Cadets from across Wales take part in unique Somme battlefield study
During October half term 32 CCF and ACF cadets from across Wales travelled to France as part of Exercise Dragon Reflect, a unique battlefield study at sites of the First World War.
Colonel David Hammond, Colonel Cadets of Wales, said: “There were few households in Britain that were untouched by the events of the Great War.
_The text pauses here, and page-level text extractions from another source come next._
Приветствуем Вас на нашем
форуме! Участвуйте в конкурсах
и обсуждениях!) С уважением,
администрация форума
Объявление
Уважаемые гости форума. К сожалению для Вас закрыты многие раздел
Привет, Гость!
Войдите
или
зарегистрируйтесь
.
A century on, it’s unsurprising that the conduct of that global struggle figures large in the collective memory of modern Britain.
“In this centenary period of commemoration, it is especially fitting that our cadets and adult volunteers have the opportunity to gain greater understanding of the parts played by their forbears through Operation Reflect and Exercise Dragon Reflect.”
Operation Reflect and Exercise Dragon Reflect aim to ensure that people around the United Kingdom remember the sacrifices of Service Personnel, who fought to protect the freedoms and values that we now enjoy.
The long-running Operation Reflect competition was arranged and facilitated by 160th Infantry Brigade and Headquarters Wales, the only Brigade to run a competition that takes the winners to the battlefields.
Cadets across Wales competed to take part in Exercise Dragon Reflect by producing a Remembrance themed research project about Passchendaele.
Following the project, four teams of cadets (from Treorchy School Combined Cadet Force, Clwyd and Gwynedd, Dyfed and Glamorgan, and Gwent and Powys ACF) were selected to take part in the Exercise - and for many cadets this was their first experience of travelling abroad.
The first stop for the cadets was a visit to the Thiepval Memorial to the Missing of the Somme, followed by a number of other key sites including Fricourt Cemetery, where 17,000 German soldiers were buried, and the site where the 38th (Welsh) Division fought at Mametz Wood. At each of the key sites of the battlefield study tour the teams were challenged to produce a presentation, based on their research in to the sites and the back-stories of people who were part of the First World War.
The trip was led by experienced battlefield historian and guide Lieutenant Colonel Ian R Gumm TD and was funded under Operation Reflect, the Army's five-year commemoration of the First World War.